Content starts
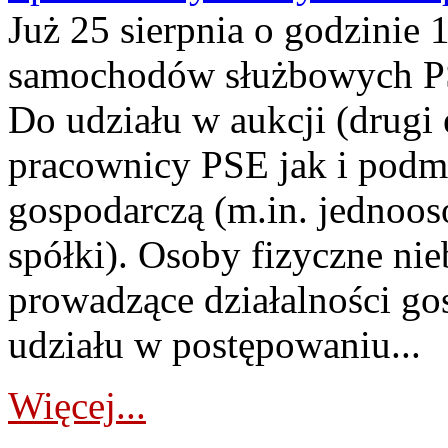
Już 25 sierpnia o godzinie 
samochodów służbowych PS
Do udziału w aukcji (drugi
pracownicy PSE jak i podm
gospodarczą (m.in. jednoos
spółki). Osoby fizyczne ni
prowadzące działalności go
udziału w postępowaniu...
Więcej...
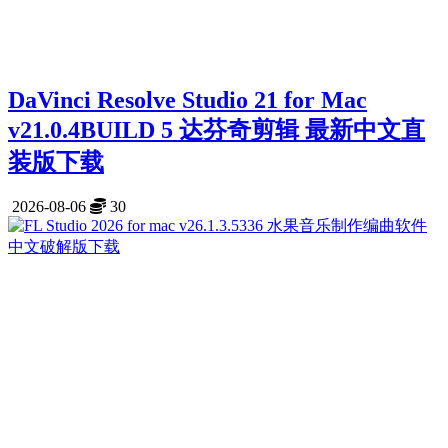
DaVinci Resolve Studio 21 for Mac
v21.0.4BUILD 5 达芬奇剪辑 最新中文直
装版下载
2026-08-06
30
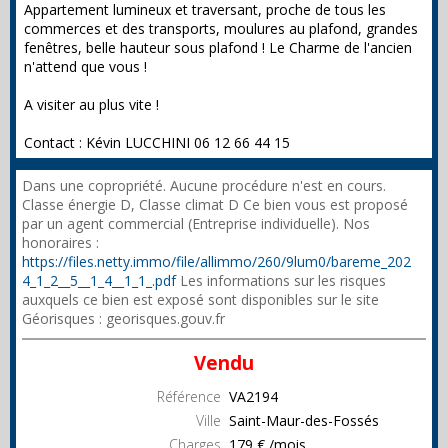
Appartement lumineux et traversant, proche de tous les
commerces et des transports, moulures au plafond, grandes
fenêtres, belle hauteur sous plafond ! Le Charme de l'ancien
n'attend que vous !
A visiter au plus vite !
Contact : Kévin LUCCHINI 06 12 66 44 15
Dans une copropriété. Aucune procédure n'est en cours.
Classe énergie D, Classe climat D Ce bien vous est proposé
par un agent commercial (Entreprise individuelle). Nos
honoraires :
https://files.netty.immo/file/allimmo/260/9lum0/bareme_202
4_1_2__5__1_4__1_1_.pdf
Les informations sur les risques
auxquels ce bien est exposé sont disponibles sur le site
Géorisques : georisques.gouv.fr
Vendu
Référence
VA2194
Ville
Saint-Maur-des-Fossés
Charges
179 € /mois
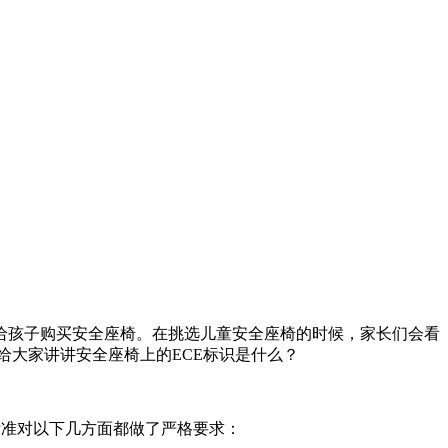
给孩子购买安全座椅。在挑选儿童安全座椅的时候，家长们会看
给大家讲讲安全座椅上的ECE标识是什么？
该标准对以下几方面都做了严格要求：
Content ends
__WORK INSTRUCTIONS__: Return the material word for word. Pictures are not part of the copy.

__TASK OUTPUT__:
Już 25 sierpnia o godzinie 
samochodów służbowych PS
Do udziału w aukcji (drugi
pracownicy PSE jak i podm
gospodarczą (m.in. jednoos
spółki). Osoby fizyczne ni
prowadzące działalności go
udziału w postępowaniu...
Więcej...
DaVinci Resolve Studio 21 for Mac
v21.0.4BUILD 5 达芬奇剪辑 最新中文直
装版下载
2026-08-06
30
Appartement lumineux et traversant, proche de tous les
commerces et des transports, moulures au plafond, grandes
fenêtres, belle hauteur sous plafond ! Le Charme de l'ancien
n'attend que vous !
A visiter au plus vite !
Contact : Kévin LUCCHINI 06 12 66 44 15
Dans une copropriété. Aucune procédure n'est en cours.
Classe énergie D, Classe climat D Ce bien vous est proposé
par un agent commercial (Entreprise individuelle). Nos
honoraires :
https://files.netty.immo/file/allimmo/260/9lum0/bareme_202
4_1_2__5__1_4__1_1_.pdf
Les informations sur les risques
auxquels ce bien est exposé sont disponibles sur le site
Géorisques : georisques.gouv.fr
Vendu
Référence
VA2194
Ville
Saint-Maur-des-Fossés
Charges
179 € /mois
给孩子购买安全座椅。在挑选儿童安全座椅的时候，家长们会看
给大家讲讲安全座椅上的ECE标识是什么？
该标准对以下几方面都做了严格要求：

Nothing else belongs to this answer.